That skin tag has been driving me crazy for years, and I was so happy to get it off. He looks 10 years younger without it.
This is love and marriage, my friends.
A young girl can’t fully perceive what her life will be like once she is married. An immature brain can’t really envision anything past the wedding day because life is messy and complicated while a wedding is easy and predictable.
When I first met my husband 11 years ago, we were both working at Canton Middle School. He asked me to attend a Robert Earl Keen concert at The Orange Peel in Asheville. I had never heard of this Austin, Texas, singer-songwriter. At the time, I was listening to a lot of Iron & Wine, Coldplay, Radiohead and other depressing music.

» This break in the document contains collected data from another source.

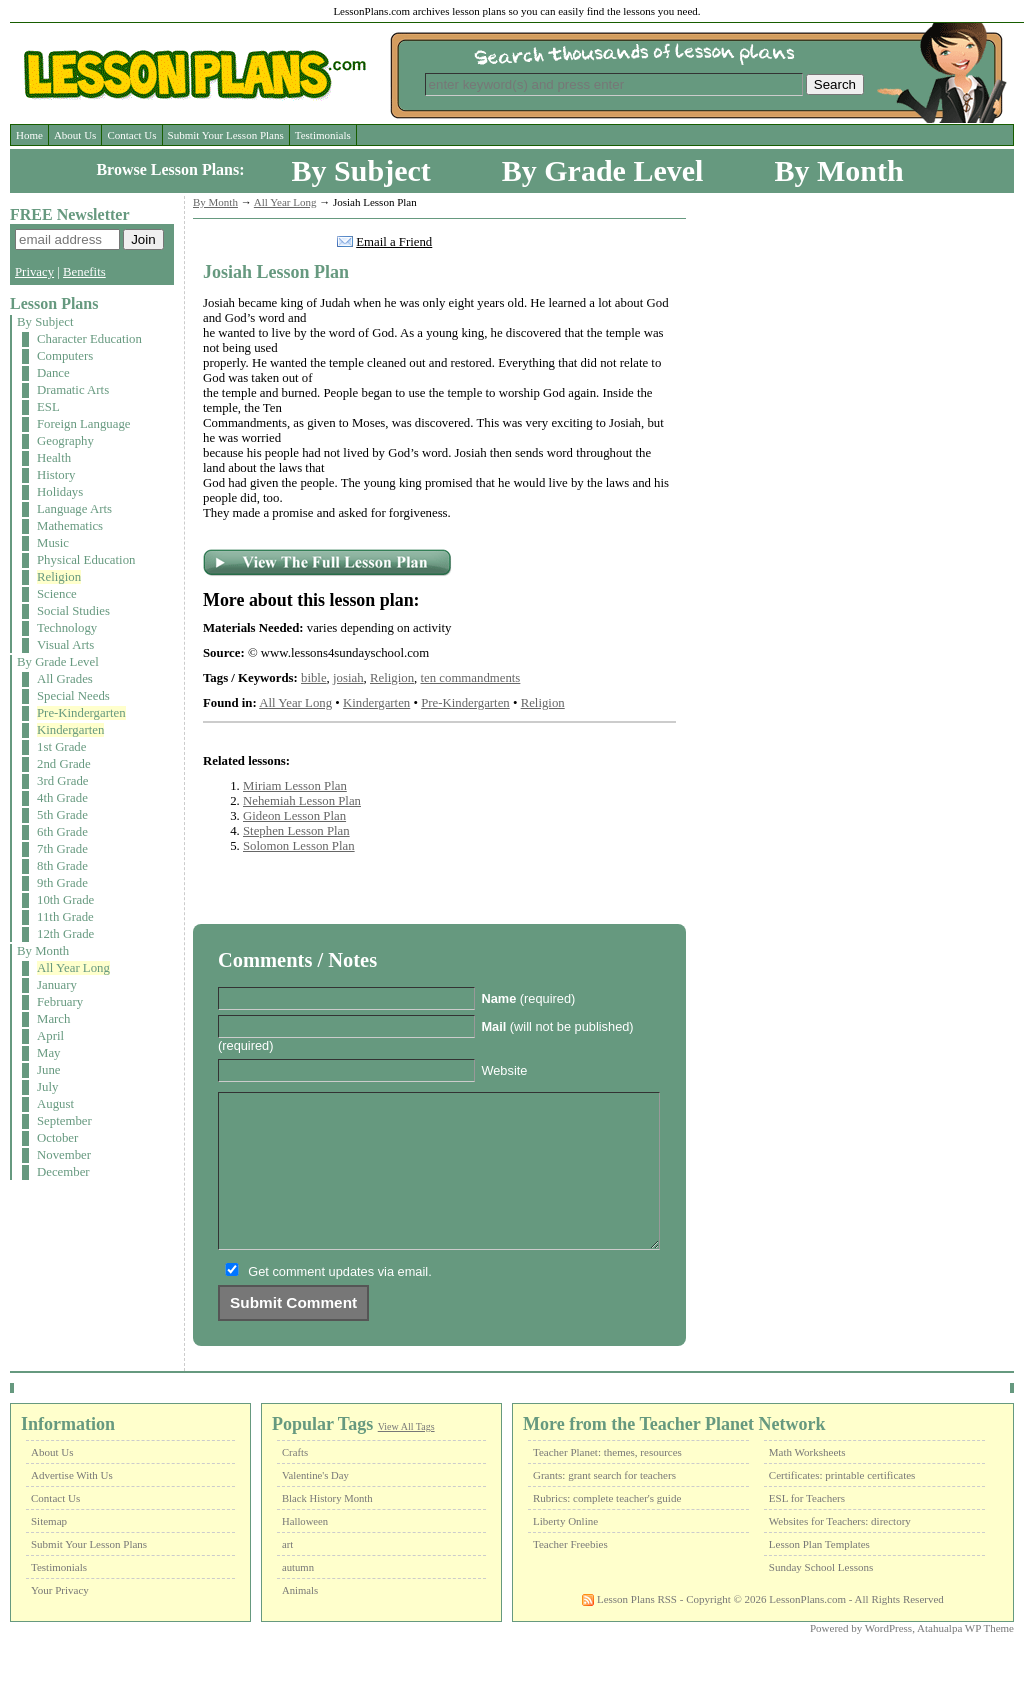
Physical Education (86, 560)
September (64, 1121)
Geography (65, 441)
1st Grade (61, 747)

Before the concert, we decided we should go on a regular date. I was living in West Asheville with two roommates so after driving to my house, he and I walked to Westville Pub on Haywood Road. We talked and giggled and awkwardly brushed arms, not really sure if we should physically touch quite yet.
A couple of weeks later we went to the Robert Earl Keen concert. My eyes were opened to this very talented musician and I’ve been a fan ever since. We still play his music all the time. His distinctive voice was the one that crooned as we danced our first dance as a married couple.
Often times, if we’re fighting or going through a rough patch, I listen to his music to bring me back to center and transport me to a time when we were first falling in love.
We married at Chip’s Chapel out at Camp Daniel Boone. As an Eagle Scout and lifelong member of Boy Scouts of America, this is a special place to my husband. I wanted to get married outside so this location was perfect. We fancied up the rustic atmosphere and the camp ranger (also an ordained minister) married us.
We went to Charleston for our honeymoon.
Then we came home as a married couple. And that’s when life really began. Not a life flavored with concerts and festivals and honeymoons and vacations.
But real life.
Gritty, honest, raw, beautiful married life.
Over the past 11 years of being together and eight years of marriage, we have had extraordinary peaks and extreme lows. We’ve gone to the edge and back.
I recently read a quote from one of my favorite authors and speakers, Cheryl Strayed.
She says, “Our most meaningful relationships are often those that continued beyond the juncture at which they came closest to ending.”
I couldn’t agree more. When a marriage is crumbling and both people commit to salvaging it, amazing things can happen. Having “the edge” as a point of reference is very helpful in the fight. No one wants to end up on the edge twice.
It takes effort, vulnerability, compromise, kindness, respect, understanding, communication and compassion. We often give these intangible gifts to our parents, our children, our friends. Do our partners in life not deserve the same?
I’ve finally figured out that they do.
Remember the 1980s movie “Dirty Dancing’? We listened to the soundtrack the other night and had a kitchen dance party. We told the boys about the movie and reminisced about different scenes in this classic flick.
Later I said, “If that movie was reality, you would have been the guy with the bullhorn ensuring everyone was at the correct extracurricular activity and I would have been hanging out with Penny and Johnny and the other dirty dancers.”
He laughed and said, “That is so true. How did I end up with a dirty dancer?”
I think I have the answer.
Sometimes I wish my husband was more of a thinker or more spontaneous or more complicated. I wish he would listen more intently or “get” me. Blah, blah and more sappy girly blah, blah.
But in truth, one dirty dancer with another dirty dancer never ends in happily ever after.
This girl needed the guy with a bullhorn to rein her in and foster a sense of peace and comfort. And my husband definitely needed a dirty dancer to chill him out and offer some adventure to his life.
Love and marriage isn’t easy. It isn’t simple. It isn’t predictable.
But then again, what great things in life are?